What to do with all these photos? – An exhibition series about countering images with images

Lucia Halder


Palavras-chave: archive; museum; exhibition; decolonization; visual culture

Participação: on-line

Images tell stories. But who selects, archives, and presents them? How do they shape or distort memory? What if the “old” narratives are no longer valid or should never have been – but the images are still there? And how do new ones enter the world?

Almost 200 years after its invention, photography has become a global medium. Never before have so many images been produced and distributed as today. In the beginning, however, photography was closely linked to colonialism and the emerging science of anthropology. Photography promised objectivity and authenticity. And that was very much in keeping with the efforts of the time to capture, document, map and classify the world and its inhabitants. In the emerging anthropology, the first ethnological image archives collected strictly formalized so-called 'type' images and highly problematic photographs of physical anthropology - the degradation of an individual to a type on the basis of physical characteristics. The motifs, the iconography of this period are still effective in various forms, for example in touristic images or advertising. In these images stereotypes have become entrenched that still produce clichés and prejudices today.

What to do with all these photographs? Letting them slumber in the archives and not showing them is out of the question. Simply displaying, however, it is also, in order not to reproduce colonialist and often racist stereotypes. Neuroscience tells us how firmly images can anchor in the human brain. Words therefore may not be powerful enough to critically examine them in a museums’ context. In my contribution to this years’ Counter Images Conference I would like to present one possible approach, currently in process at the Rautenstrauch-Joest Museum in Cologne (Germany): to counter images with images. To visually comment on and edit old images, maybe to dig up and exhibit images that have not been shown historically and to give space to new images.
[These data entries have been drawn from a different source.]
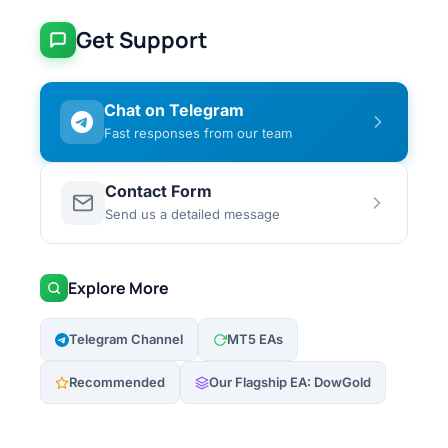
Get Support
Chat on Telegram
Fast responses from our team
Contact Form
Send us a detailed message
Explore More
Telegram Channel
MT5 EAs
Recommended
Our Flagship EA: DowGold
The exhibition series Counter Images | Gegenbilder, which critically examines the historical photo collection of the Rautenstrauch-Joest Museum, aims to open up space for new perspectives, to stimulate reflection, and to give up interpretive authority. Counter Images | Gegenbilder is a growing platform for a collective, multi-perspectival l engagement with the medium of photography and the photo collection. Stereotypes and traditional narratives are questioned, colonial entanglements of the photographic collection and of museum practice pointed out.

In my lecture, I would like to present the conceptual foundations of the series, show the first exhibition (on display until May 31st 2022), and provide insight into the opportunities, challenges, and limitations of the project. Furthermore, I would like to discuss questions of representation, accessibility and participation together with a critical audience.


Bio


LUCIA HALDER, M.A. (*1981) - CURATOR/VISUAL HISTORIAN/ CURATOR FOR PHOTOGRAPHY, RAUTENSTRAUCH-JOEST MUSEUM – CULTURES OF THE WORLD, COLOGNE - Appointed member of the German Society for Photography | Chairwoman of the History & Archive section (since 03/2022) Member of ICOM Lucia Halder is a German curator and visual historian. She studied history and art history at the Universities of Konstanz, Tübingen, Bologna and the FU Berlin. From 2008-2010 she worked as research assistant at the House of History of the Federal Republic of Germany, afterwards as a freelance historian and curator. Lucia Halder is the representative for the photographic collection of the Rautenstrauch-Joest Museum – Cultures of the World in Cologne. Photographic history as well as contemporary positions that seek a dialogue with historical themes and narratives are the focus of her work. Halder is an editorial member of the blog www.visual-history.de and chairwoman of the history and archives section of the German Photographic Society (DGPh).